Monday, Jul. 21, 1930

Eaton v. Campbell

In Youngstown last week Cyrus Stephen Eaton, large stockholder in Youngstown Sheet & Tube Co., offered $12,000,000 cash for 100,000 shares of Youngstown stock. Though the offer was promptly refused, as Mr. Eaton must have known that it would be, this was an adroit counter- attack on the part of the Eaton forces who have gone into court to prevent consummation of the Youngstown-Bethlehem Steel Corp. merger voted by Youngstown stockholders on April 11. White-haired, 76-year-old James Anson Campbell, Youngstown chairman and leader of the Youngstown pro merger party, had testified that Mr. Eaton, in questioning the legality of the merger, was preventing Youngstown from proceeding with the construction of a new mill. Thereupon Harry Crawford, Eaton attorney, made the $12,000,000 offer, pointed out that with the money secured by this transaction Youngstown could immediately begin work on the new mill and that Mr. Eaton could not therefore be accused of interfering with Youngstown progress. When Mr. Campbell refused to sell at 120, said that the stock should be sold at 133, Mr. Crawford triumphantly pointed out that for purposes of the Youngstown-Bethdehem merger. Youngstown stock had been valued only at $110.

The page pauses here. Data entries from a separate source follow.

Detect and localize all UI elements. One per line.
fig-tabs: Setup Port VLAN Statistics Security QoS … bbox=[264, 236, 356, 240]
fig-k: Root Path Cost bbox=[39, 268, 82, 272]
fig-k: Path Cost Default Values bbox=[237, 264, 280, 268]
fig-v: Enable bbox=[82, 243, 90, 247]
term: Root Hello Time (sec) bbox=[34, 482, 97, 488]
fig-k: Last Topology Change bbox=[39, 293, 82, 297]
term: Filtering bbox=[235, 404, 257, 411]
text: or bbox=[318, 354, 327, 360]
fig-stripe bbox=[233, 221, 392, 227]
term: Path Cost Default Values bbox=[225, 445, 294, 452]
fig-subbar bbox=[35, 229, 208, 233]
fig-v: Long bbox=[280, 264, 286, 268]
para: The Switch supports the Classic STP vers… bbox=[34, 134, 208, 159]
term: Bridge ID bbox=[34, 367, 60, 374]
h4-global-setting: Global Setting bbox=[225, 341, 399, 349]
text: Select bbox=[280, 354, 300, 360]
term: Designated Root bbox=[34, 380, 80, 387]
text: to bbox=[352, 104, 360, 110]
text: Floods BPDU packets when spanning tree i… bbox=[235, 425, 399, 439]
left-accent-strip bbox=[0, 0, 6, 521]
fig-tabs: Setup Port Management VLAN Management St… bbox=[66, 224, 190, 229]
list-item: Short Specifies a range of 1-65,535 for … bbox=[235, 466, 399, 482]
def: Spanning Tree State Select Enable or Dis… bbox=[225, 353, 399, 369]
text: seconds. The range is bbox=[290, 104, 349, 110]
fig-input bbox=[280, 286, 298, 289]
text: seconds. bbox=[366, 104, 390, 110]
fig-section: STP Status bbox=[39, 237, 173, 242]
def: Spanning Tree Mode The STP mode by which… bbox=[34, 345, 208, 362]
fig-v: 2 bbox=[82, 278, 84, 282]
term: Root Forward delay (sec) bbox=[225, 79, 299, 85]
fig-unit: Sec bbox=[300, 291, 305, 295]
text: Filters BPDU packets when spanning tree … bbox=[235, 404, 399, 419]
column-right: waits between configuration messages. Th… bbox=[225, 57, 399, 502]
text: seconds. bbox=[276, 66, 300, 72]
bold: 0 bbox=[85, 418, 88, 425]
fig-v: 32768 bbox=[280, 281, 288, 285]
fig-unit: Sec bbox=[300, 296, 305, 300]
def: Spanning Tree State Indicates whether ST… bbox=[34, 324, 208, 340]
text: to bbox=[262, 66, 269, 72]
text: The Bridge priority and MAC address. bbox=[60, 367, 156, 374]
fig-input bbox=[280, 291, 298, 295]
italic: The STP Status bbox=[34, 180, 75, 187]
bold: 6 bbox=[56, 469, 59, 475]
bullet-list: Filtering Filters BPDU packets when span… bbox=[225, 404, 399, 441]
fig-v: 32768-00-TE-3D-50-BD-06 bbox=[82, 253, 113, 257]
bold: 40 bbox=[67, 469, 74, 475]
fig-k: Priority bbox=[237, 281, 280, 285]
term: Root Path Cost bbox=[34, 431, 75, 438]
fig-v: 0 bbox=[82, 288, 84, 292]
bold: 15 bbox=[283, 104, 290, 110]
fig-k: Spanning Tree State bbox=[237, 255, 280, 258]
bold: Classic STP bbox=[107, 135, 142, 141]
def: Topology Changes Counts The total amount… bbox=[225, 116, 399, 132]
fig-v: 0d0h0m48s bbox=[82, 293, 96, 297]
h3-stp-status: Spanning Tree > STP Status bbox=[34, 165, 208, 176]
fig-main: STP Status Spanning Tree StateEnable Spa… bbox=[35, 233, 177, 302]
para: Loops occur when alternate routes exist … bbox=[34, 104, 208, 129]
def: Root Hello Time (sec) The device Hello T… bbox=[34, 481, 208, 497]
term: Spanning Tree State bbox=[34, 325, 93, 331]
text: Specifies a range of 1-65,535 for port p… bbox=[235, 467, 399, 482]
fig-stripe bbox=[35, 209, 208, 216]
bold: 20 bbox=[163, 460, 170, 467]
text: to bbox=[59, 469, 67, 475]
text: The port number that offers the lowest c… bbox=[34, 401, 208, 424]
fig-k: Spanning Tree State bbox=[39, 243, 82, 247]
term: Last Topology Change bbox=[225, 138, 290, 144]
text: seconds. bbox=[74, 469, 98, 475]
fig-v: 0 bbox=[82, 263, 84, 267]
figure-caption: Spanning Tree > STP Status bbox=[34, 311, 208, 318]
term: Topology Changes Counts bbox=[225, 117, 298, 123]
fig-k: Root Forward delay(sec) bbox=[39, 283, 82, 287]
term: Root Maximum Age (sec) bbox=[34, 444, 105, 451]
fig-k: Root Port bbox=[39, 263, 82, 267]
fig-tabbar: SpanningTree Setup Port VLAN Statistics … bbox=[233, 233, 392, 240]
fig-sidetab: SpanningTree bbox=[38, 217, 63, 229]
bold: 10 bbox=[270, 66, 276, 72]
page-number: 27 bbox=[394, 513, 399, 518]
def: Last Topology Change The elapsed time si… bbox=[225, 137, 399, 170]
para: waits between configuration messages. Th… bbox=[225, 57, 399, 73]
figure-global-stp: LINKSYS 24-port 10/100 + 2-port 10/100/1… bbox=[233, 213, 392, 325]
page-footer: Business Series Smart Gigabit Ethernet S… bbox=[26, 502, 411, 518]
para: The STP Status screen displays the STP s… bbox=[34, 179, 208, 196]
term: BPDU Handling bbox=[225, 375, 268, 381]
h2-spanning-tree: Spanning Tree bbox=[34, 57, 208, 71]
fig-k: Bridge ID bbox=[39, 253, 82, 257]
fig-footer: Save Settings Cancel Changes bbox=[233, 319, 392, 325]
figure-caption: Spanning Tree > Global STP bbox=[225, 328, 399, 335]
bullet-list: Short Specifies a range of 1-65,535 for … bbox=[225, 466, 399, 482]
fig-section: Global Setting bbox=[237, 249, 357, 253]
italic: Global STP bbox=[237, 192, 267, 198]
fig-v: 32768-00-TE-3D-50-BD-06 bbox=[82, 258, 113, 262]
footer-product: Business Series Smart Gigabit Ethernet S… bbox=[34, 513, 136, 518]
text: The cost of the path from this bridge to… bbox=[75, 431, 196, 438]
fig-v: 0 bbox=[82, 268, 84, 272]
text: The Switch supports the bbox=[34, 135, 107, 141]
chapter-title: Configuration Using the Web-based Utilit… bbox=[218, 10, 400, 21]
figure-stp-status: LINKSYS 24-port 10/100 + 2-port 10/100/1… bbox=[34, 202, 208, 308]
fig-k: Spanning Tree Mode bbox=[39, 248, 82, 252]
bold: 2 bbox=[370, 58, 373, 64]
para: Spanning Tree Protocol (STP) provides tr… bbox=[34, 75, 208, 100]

Quizzed and scolded by Eaton attorneys, Mr. Campbell was confronted by various discrepancies in statements made by him last April during the hectic and disputed ratification of. the Bethlehem deal by Youngstown stockholders. He finally announced that he "didn't give a damn" what he had said in other depositions, that he "didn't care" what he may have testified to, that he was now trying to tell the truth as he understood it. In April Mr. Campbell had said that on Jan. 2 he told President Eugene Gifford Grace of Bethlehem that Youngstown was free to negotiate with Bethlehem because a pending Youngstown-Inland Steel Co. merger had been called off. As a matter of fact, the Youngstown-Inland merger was not officially abandoned until Jan. 8 or Jan. 10.

The main Eaton line of attack last week centered on attempts to show that the Youngstown-Bethlehem merger gave Youngstown stockholders no fair deal and that in urging it Mr. Campbell had been strongly influenced by pro-Bethlehem interests. Eaton attorneys emphasized the fact that Henry G. Dalton, who had sat in with Mr. Campbell in meetings with Mr. Grace, was a director of Bethlehem as well as of Youngstown. It was also brought out that Pickands, Mather & Co., ore firm of which Mr. Dalton is a partner and which was active in the purchase of Youngstown stock proxies voted in favor of the Bethlehem merger, had received from Bethlehem a loan of $800.000 to replenish current cash drained by proxy purchases. Mr. Dalton testified that this loan had been repaid within a few days, testified also that Mr. Grace had regarded the loan as a "mistake" because it might be "misunderstood."

Meanwhile Mr. Campbell clung firmly to the position that he was entirely and solely responsible for the Youngstown-Bethlehem merger, that he had foreseen a bad year coming and was eager only to get good terms for his stockholders while he could still do his negotiating on the basis of Youngstown's prosperous 1929 season. As Youngstown was last week running at only about 60% of capacity, Mr. Campbell had certainly looked accurately into the future. The week closed with attorneys for the two factions attempting to draw up a bill of facts agreed to by both sides, thus endeavoring to hasten proceedings which seemed likely to be prolonged for many more weeks.